Is the end in sight? I am now almost ready to start chart 4 and figure I'm going to be the last one lagging past the finish line, but, I am finishing! The Border-Lands are fun fun fun!

On to the next lovely work. I want to do the "Alexandra" shawl KAL because I've had such fun here and don't want it to end but wonder if I should re-knit "Ashton" again for practice before taking on a new pattern.

Also I would like an opinion on yarn choices. For the next project I'm looking at Madeline Tosh Merino Light in either the "Ginger" or "Mansfield Garden Party". I wonder which yarn is more suitable to "Alexandra". Also my knitting is so tight I wonder about going up a needle size.

Thank you fellow Shawletts for the party. It's been a real blast.

Dee, thank you for making the whole experience possible. You have a new Devotee.


----------



## YarnLady

DanaKay,

I certainly am getting the practice. I love lace shawls so much that if it takes me 20 times to get it right I will do it. 

The inspiration I have received from seeing all the gorgeous Ashton shawls made by members in this knit-a-long gives me the ambition to keep going. I won't give up!!

You are a great group of people out here and I thank you all for your help. I also thank Dee, especially, for all the time and effort she has given to everyone. She has the best shawl designs I have seen!! Thank you Dee (Stevieland) for sharing your pattern and helping so many.

YarnLady


----------



## DanaKay

wreni said:


> beadness's work has been inspirational.
> 
> Is the end in sight? I am now almost ready to start chart 4 and figure I'm going to be the last one lagging past the finish line, but, I am finishing! The Border-Lands are fun fun fun!
> 
> On to the next lovely work. I want to do the "Alexandra" shawl KAL because I've had such fun here and don't want it to end but wonder if I should re-knit "Ashton" again for practice before taking on a new pattern.
> 
> Also I would like an opinion on yarn choices. For the next project I'm looking at Madeline Tosh Merino Light in either the "Ginger" or "Mansfield Garden Party". I wonder which yarn is more suitable to "Alexandra". Also my knitting is so tight I wonder about going up a needle size.
> 
> Thank you fellow Shawletts for the party. It's been a real blast.
> 
> Dee, thank you for making the whole experience possible. You have a new Devotee.

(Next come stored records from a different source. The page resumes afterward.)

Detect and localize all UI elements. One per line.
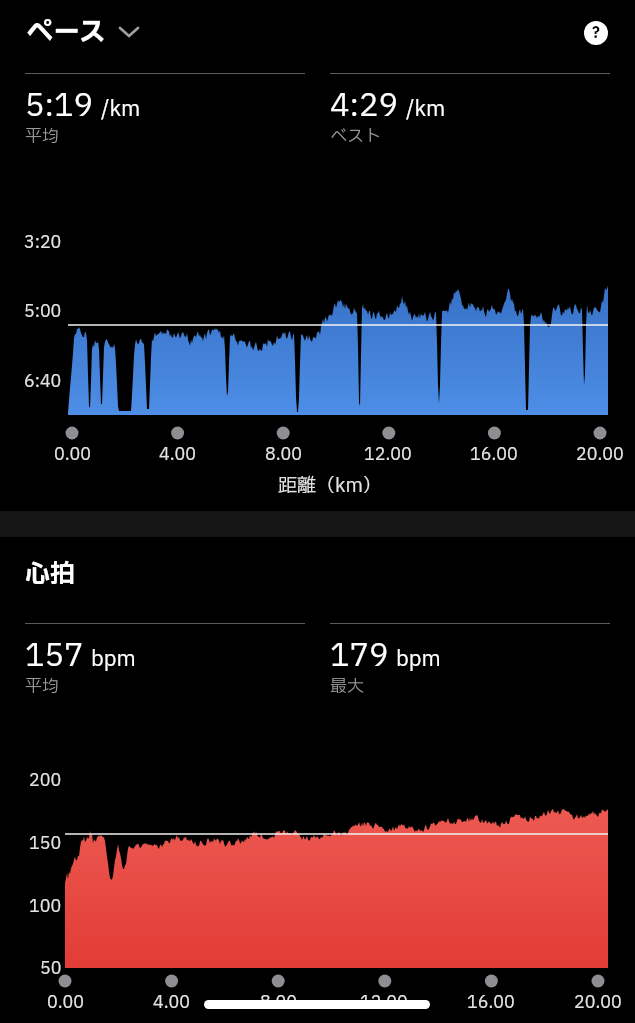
staticText: 50 [40,956,62,981]
staticText: 距離（km） [278,472,382,500]
staticText: /km [406,94,446,125]
staticText: 12.00 [364,442,412,467]
staticText: 5:19 [25,83,94,129]
staticText: 4:29 [330,83,399,129]
staticText: 4.00 [159,442,196,467]
staticText: 0.00 [54,442,91,467]
staticText: 16.00 [467,990,515,1015]
staticText: 8.00 [265,442,302,467]
staticText: bpm [396,644,441,675]
staticText: 5:00 [24,299,62,324]
staticText: ベスト [330,124,381,149]
staticText: 6:40 [24,369,62,394]
staticText: ペース [26,12,106,52]
staticText: 8.00 [260,990,297,1015]
staticText: 心拍 [25,556,76,593]
staticText: 16.00 [470,442,518,467]
staticText: 20.00 [576,442,624,467]
staticText: 3:20 [24,230,62,255]
staticText: 最大 [330,674,364,699]
staticText: 20.00 [574,990,622,1015]
staticText: bpm [91,644,136,675]
staticText: 平均 [25,124,59,149]
staticText: ? [592,22,600,44]
button[interactable]: ペース [24,8,142,56]
staticText: 200 [29,768,62,793]
staticText: /km [101,94,141,125]
staticText: 150 [29,831,62,856]
button[interactable]: ? [584,21,608,45]
staticText: 12.00 [360,990,408,1015]
staticText: 平均 [25,674,59,699]
staticText: 157 [25,633,84,679]
staticText: 179 [330,633,389,679]
staticText: 4.00 [153,990,190,1015]
staticText: 100 [29,894,62,919]
staticText: 0.00 [47,990,84,1015]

Opps! forgot to look at the Mansfield Garden Party! But did take a look at the Ginger and I personally think would be lovely :thumbup:


----------



## SunsetKnitting

Wreni, my vote is for Ginger too...


----------



## stevieland

wreni said:


> beadness's work has been inspirational.
> 
> Is the end in sight? I am now almost ready to start chart 4 and figure I'm going to be the last one lagging past the finish line, but, I am finishing! The Border-Lands are fun fun fun!
> 
> On to the next lovely work. I want to do the "Alexandra" shawl KAL because I've had such fun here and don't want it to end but wonder if I should re-knit "Ashton" again for practice before taking on a new pattern.
> 
> Also I would like an opinion on yarn choices. For the next project I'm looking at Madeline Tosh Merino Light in either the "Ginger" or "Mansfield Garden Party". I wonder which yarn is more suitable to "Alexandra". Also my knitting is so tight I wonder about going up a needle size.
> 
> Thank you fellow Shawletts for the party. It's been a real blast.
> 
> Dee, thank you for making the whole experience possible. You have a new Devotee.


Wreni, you are welcome!

I think you have time to knit another Ashton because it will still be about a month before I finalize test knitting for Alexandra. It depends on how fast everyone knits.

And I vote for Ginger!!!! gorgeous!!!! The other one would be fine for Ashton, but too variegated for Alex. The new shawl is all about texture, and we don't want that to get lost in crazy yarn!!!! (That's what I call extremely variegated yarn, which I love too.)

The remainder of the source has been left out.